• **EXERCISE INSTRUCTIONS**: Only the lines that include "rampe" should be copied from the data below.

• **DATA**:
★ ★ ★ ★ ★
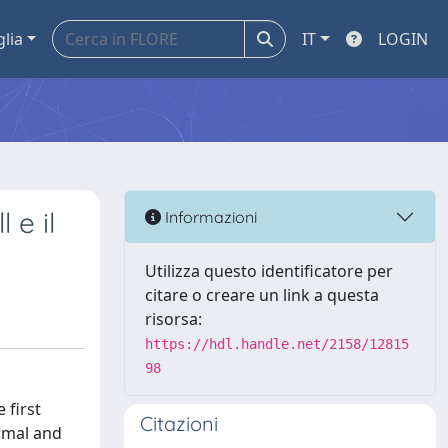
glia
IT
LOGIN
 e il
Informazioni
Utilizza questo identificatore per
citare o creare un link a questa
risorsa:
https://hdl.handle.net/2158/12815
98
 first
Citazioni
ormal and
★ ★ ★ ★ ★
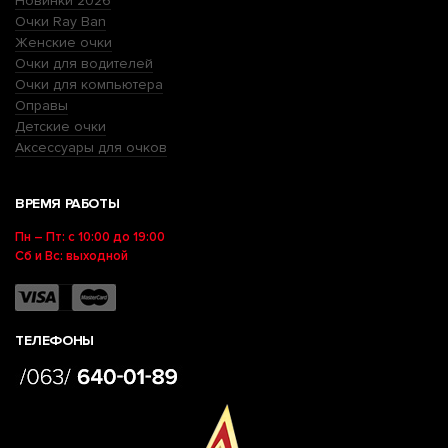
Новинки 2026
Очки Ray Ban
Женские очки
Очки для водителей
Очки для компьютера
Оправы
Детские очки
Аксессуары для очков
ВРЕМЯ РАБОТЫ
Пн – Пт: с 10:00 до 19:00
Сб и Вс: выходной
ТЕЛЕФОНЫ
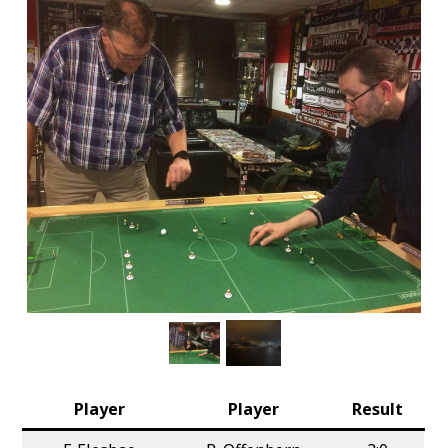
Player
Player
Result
★ ★ ★ ★ ★
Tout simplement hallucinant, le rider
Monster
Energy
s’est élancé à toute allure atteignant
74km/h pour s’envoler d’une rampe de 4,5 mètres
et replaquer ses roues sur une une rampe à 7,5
★ ★ ★ ★ ★
• **COMPLETED TASK**:
74km/h pour s’envoler d’une rampe de 4,5 mètres
et replaquer ses roues sur une une rampe à 7,5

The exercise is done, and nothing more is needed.